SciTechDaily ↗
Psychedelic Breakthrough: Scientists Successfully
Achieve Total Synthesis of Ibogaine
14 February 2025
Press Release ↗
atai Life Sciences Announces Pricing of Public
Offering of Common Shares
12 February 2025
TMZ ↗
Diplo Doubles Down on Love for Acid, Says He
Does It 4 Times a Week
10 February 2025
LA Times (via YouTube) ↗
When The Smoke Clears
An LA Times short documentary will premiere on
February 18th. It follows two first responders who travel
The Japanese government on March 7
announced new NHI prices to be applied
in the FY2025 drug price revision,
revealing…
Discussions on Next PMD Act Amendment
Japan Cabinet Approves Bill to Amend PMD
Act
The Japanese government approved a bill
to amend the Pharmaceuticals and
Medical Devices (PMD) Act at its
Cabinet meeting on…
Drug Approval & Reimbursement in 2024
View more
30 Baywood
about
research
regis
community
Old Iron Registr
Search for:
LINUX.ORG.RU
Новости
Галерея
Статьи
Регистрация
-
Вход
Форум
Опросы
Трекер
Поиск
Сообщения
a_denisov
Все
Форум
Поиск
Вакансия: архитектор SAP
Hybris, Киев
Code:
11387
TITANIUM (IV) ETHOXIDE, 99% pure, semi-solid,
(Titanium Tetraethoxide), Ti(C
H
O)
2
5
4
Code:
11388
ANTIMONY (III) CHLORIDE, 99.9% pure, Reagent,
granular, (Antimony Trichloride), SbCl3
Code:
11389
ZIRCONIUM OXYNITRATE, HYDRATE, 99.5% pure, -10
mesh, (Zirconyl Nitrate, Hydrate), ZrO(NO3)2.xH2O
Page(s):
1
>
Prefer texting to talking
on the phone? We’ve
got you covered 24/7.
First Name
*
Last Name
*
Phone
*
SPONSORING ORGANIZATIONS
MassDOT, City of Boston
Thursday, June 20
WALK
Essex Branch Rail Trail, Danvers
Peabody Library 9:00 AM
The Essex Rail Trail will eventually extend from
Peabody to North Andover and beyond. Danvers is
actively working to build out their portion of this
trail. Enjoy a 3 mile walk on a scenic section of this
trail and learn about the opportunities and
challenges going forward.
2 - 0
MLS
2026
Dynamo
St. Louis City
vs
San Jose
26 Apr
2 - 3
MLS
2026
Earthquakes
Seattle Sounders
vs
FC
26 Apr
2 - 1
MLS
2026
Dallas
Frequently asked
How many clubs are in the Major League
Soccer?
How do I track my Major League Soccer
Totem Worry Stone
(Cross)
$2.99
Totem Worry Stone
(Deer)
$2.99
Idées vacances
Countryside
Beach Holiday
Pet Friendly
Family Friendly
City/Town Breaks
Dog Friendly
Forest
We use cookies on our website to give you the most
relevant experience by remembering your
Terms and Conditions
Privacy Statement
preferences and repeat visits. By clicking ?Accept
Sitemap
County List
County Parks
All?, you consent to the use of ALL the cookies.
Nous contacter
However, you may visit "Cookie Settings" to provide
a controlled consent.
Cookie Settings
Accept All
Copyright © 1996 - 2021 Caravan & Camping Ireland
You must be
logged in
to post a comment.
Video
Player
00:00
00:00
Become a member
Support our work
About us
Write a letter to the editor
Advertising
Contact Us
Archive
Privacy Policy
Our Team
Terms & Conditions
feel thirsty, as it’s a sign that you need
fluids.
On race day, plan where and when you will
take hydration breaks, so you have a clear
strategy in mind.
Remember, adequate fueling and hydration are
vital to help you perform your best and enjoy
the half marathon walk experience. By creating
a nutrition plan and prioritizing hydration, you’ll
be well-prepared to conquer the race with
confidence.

===

- **Task requirements**
Would you please reproduce the records above exactly, only from their first line through the line holding "The Essex Rail", with both ends included?

- **Reply**
SciTechDaily ↗
Psychedelic Breakthrough: Scientists Successfully
Achieve Total Synthesis of Ibogaine
14 February 2025
Press Release ↗
atai Life Sciences Announces Pricing of Public
Offering of Common Shares
12 February 2025
TMZ ↗
Diplo Doubles Down on Love for Acid, Says He
Does It 4 Times a Week
10 February 2025
LA Times (via YouTube) ↗
When The Smoke Clears
An LA Times short documentary will premiere on
February 18th. It follows two first responders who travel
The Japanese government on March 7
announced new NHI prices to be applied
in the FY2025 drug price revision,
revealing…
Discussions on Next PMD Act Amendment
Japan Cabinet Approves Bill to Amend PMD
Act
The Japanese government approved a bill
to amend the Pharmaceuticals and
Medical Devices (PMD) Act at its
Cabinet meeting on…
Drug Approval & Reimbursement in 2024
View more
30 Baywood
about
research
regis
community
Old Iron Registr
Search for:
LINUX.ORG.RU
Новости
Галерея
Статьи
Регистрация
-
Вход
Форум
Опросы
Трекер
Поиск
Сообщения
a_denisov
Все
Форум
Поиск
Вакансия: архитектор SAP
Hybris, Киев
Code:
11387
TITANIUM (IV) ETHOXIDE, 99% pure, semi-solid,
(Titanium Tetraethoxide), Ti(C
H
O)
2
5
4
Code:
11388
ANTIMONY (III) CHLORIDE, 99.9% pure, Reagent,
granular, (Antimony Trichloride), SbCl3
Code:
11389
ZIRCONIUM OXYNITRATE, HYDRATE, 99.5% pure, -10
mesh, (Zirconyl Nitrate, Hydrate), ZrO(NO3)2.xH2O
Page(s):
1
>
Prefer texting to talking
on the phone? We’ve
got you covered 24/7.
First Name
*
Last Name
*
Phone
*
SPONSORING ORGANIZATIONS
MassDOT, City of Boston
Thursday, June 20
WALK
Essex Branch Rail Trail, Danvers
Peabody Library 9:00 AM
The Essex Rail Trail will eventually extend from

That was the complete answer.